De exacte kracht van Grutte Pier is natuurlijk niet meer na te gaan. Hiervoor moeten we gebruikmaken van de verhalen uit de overlevering. Zo wordt er gezegd dat hij muntstukken tussen zijn duim en wijsvinger kon buigen en dat hij zo sterk was dat hij een paard van 500 kilogram kon optillen en op zijn nek kon dragen. Ondanks zijn eigen lengte had hij een zwaard van 2,13 meter dat nog een stuk langer was dan hijzelf, dit zwaard weegt 6,6 kilo! (een replica van dit zwaard hangt bij de ingang van het Fries Museum in Leeuwarden). Waar velen dit zwaard niet konden tillen, zou Grutte Pier dit zwaard met één hand kunnen hanteren. Ook gaat het verhaal dat hij, tijdens het ploegen van zijn land, werd aangesproken en gevraagd waar hij woonde. Hij tilde toen de ploeg met één hand in de lucht en wees ermee naar zijn boerderij. Hij zou de woorden
"daar woont hij, hier staat hij!" hebben uitgesproken.

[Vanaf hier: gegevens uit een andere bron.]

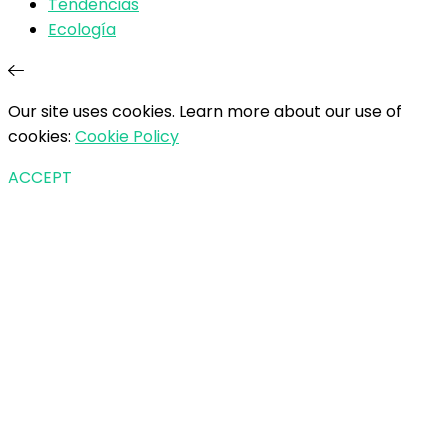
Tendencias
Ecología
Our site uses cookies. Learn more about our use of
cookies:
Cookie Policy
ACCEPT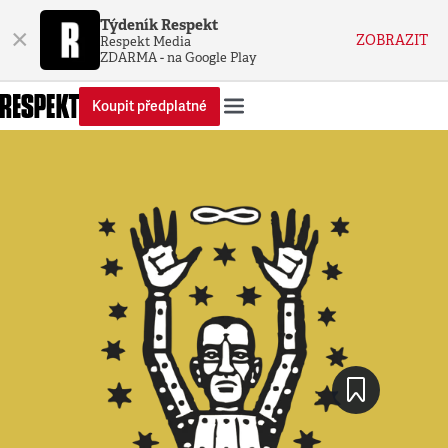
Týdeník Respekt
×
ZOBRAZIT
Respekt Media
ZDARMA - na Google Play
Koupit předplatné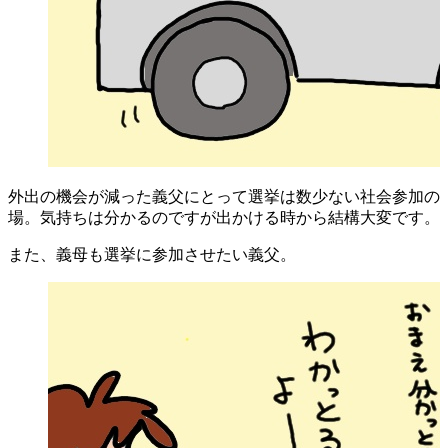
外出の機会が減った義父にとって選挙は数少ない社会参加の
場。気持ちは分かるのですが出かける時から結構大変です。
また、義母も選挙に参加させたい義父。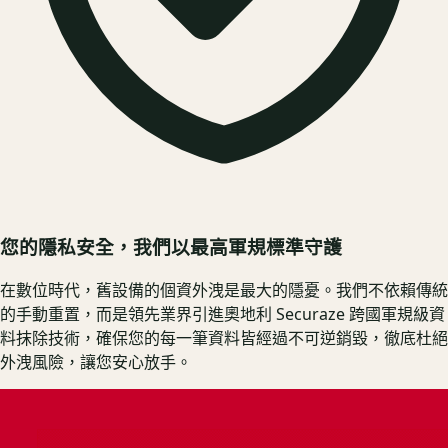
您的隱私安全，我們以最高軍規標準守護
在數位時代，舊設備的個資外洩是最大的隱憂。我們不依賴傳統
的手動重置，而是領先業界引進奧地利 Securaze 跨國軍規級資
料抹除技術，確保您的每一筆資料皆經過不可逆銷毀，徹底杜絕
外洩風險，讓您安心放手。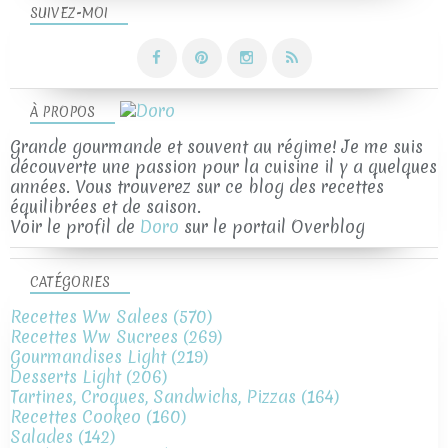
SUIVEZ-MOI
À PROPOS
Grande gourmande et souvent au régime! Je me suis
découverte une passion pour la cuisine il y a quelques
années. Vous trouverez sur ce blog des recettes
équilibrées et de saison.
Voir le profil de
Doro
sur le portail Overblog
CATÉGORIES
Recettes Ww Salees
(570)
Recettes Ww Sucrees
(269)
Gourmandises Light
(219)
Desserts Light
(206)
Tartines, Croques, Sandwichs, Pizzas
(164)
Recettes Cookeo
(160)
Salades
(142)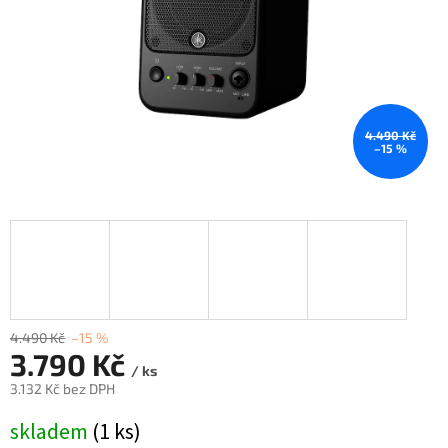
4.490 Kč
–15 %
4.490 Kč
–15 %
3.790 Kč
/ ks
3.132 Kč bez DPH
Měrná
skladem
(1 ks)
cena: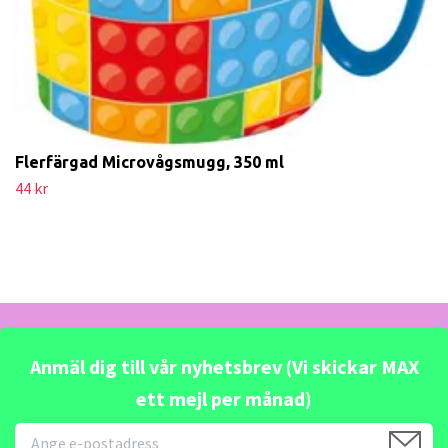
Flerfärgad Microvågsmugg, 350 ml
44 kr
Anmäl dig till vår nyhetsbrev (Vi skickar MAX
ett mejl per månad)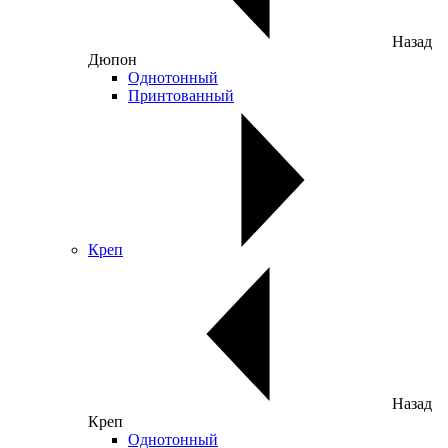
Назад
Дюпон
Однотонный
Принтованный
Креп
Назад
Креп
Однотонный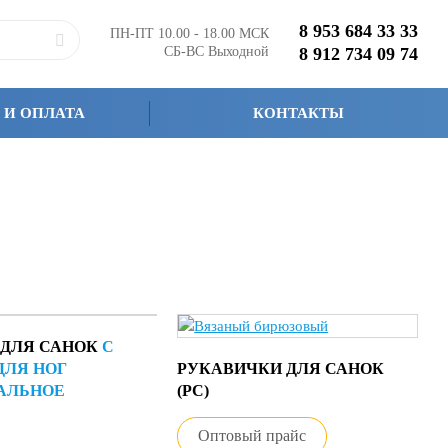
8 953 684 33 33
ПН-ПТ 10.00 - 18.00 МСК
СБ-ВС Выходной
8 912 734 09 74
 И ОПЛАТА
КОНТАКТЫ
 ДЛЯ САНОК
С
ДЛЯ НОГ
РУКАВИЧКИ ДЛЯ САНОК
АЛЬНОЕ
(РС)
Оптовый прайс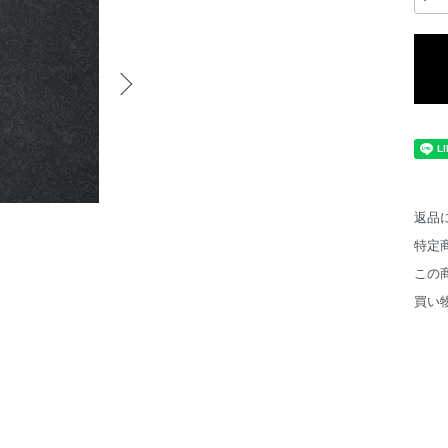
返品
特定
この
買い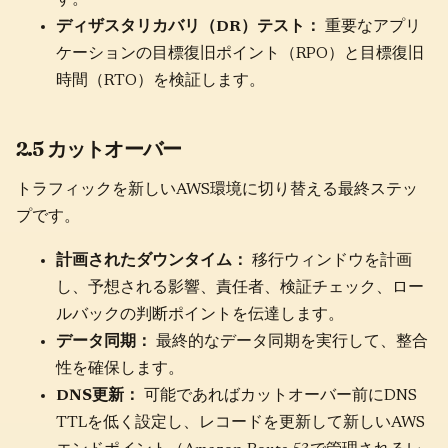
ディザスタリカバリ（DR）テスト：
重要なアプリ
ケーションの目標復旧ポイント（RPO）と目標復旧
時間（RTO）を検証します。
2.5 カットオーバー
トラフィックを新しいAWS環境に切り替える最終ステッ
プです。
計画されたダウンタイム：
移行ウィンドウを計画
し、予想される影響、責任者、検証チェック、ロー
ルバックの判断ポイントを伝達します。
データ同期：
最終的なデータ同期を実行して、整合
性を確保します。
DNS更新：
可能であればカットオーバー前にDNS
TTLを低く設定し、レコードを更新して新しいAWS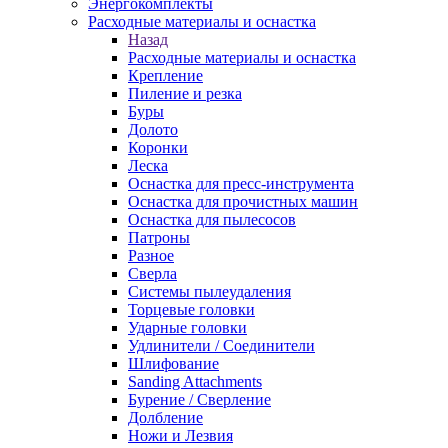
Энергокомплекты
Расходные материалы и оснастка
Назад
Расходные материалы и оснастка
Крепление
Пиление и резка
Буры
Долото
Коронки
Леска
Оснастка для пресс-инструмента
Оснастка для прочистных машин
Оснастка для пылесосов
Патроны
Разное
Сверла
Системы пылеудаления
Торцевые головки
Ударные головки
Удлинители / Соединители
Шлифование
Sanding Attachments
Бурение / Сверление
Долбление
Ножи и Лезвия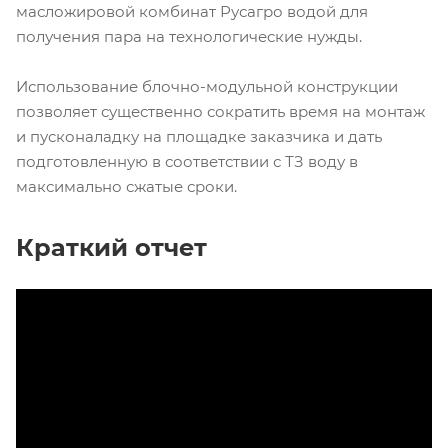
масложировой комбинат Русагро водой для
получения пара на технологические нужды.
Использование блочно-модульной конструкции
позволяет существенно сократить время на монтаж
и пусконаладку на площадке заказчика и дать
подготовленную в соответствии с ТЗ воду в
максимально сжатые сроки.
Краткий отчет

Conrad Busken Huet, een 19e-eeuwse historicus omschreef Grutte Pier als volgt:
Hij was een boom van een kerel, donker van gelaat, breedgeschouderd, met een lange zwarte baard, van nature een ruw humorist, door de omstandigheden in een grote wreedaard herschapen. Uit persoonlijke wraak over bloedig onrecht, wat hem is aangedaan (in 1514) met het doden van bloedverwanten en de vernietiging van zijn eigendom, werd hij een vrijheidsstrijder.
Bûter, brea en griene tsiis
Iedereen heeft deze eerste woorden van een Friese uitdrukking wel eens gehoord. De complete tekst luidt:
Bûter, brea en griene tsiis. Wa't dat net sizze kin, is gjin oprjochte Fries. Deze uitdrukking wordt aan Grutte Pier toegeschreven. Op deze manier kon hij de echte Friezen onderscheiden van de, volgens hem spionerende, Hollanders. Door de specifieke taalklanken in de zin, was deze voor Hollanders amper tot niet uit te spreken.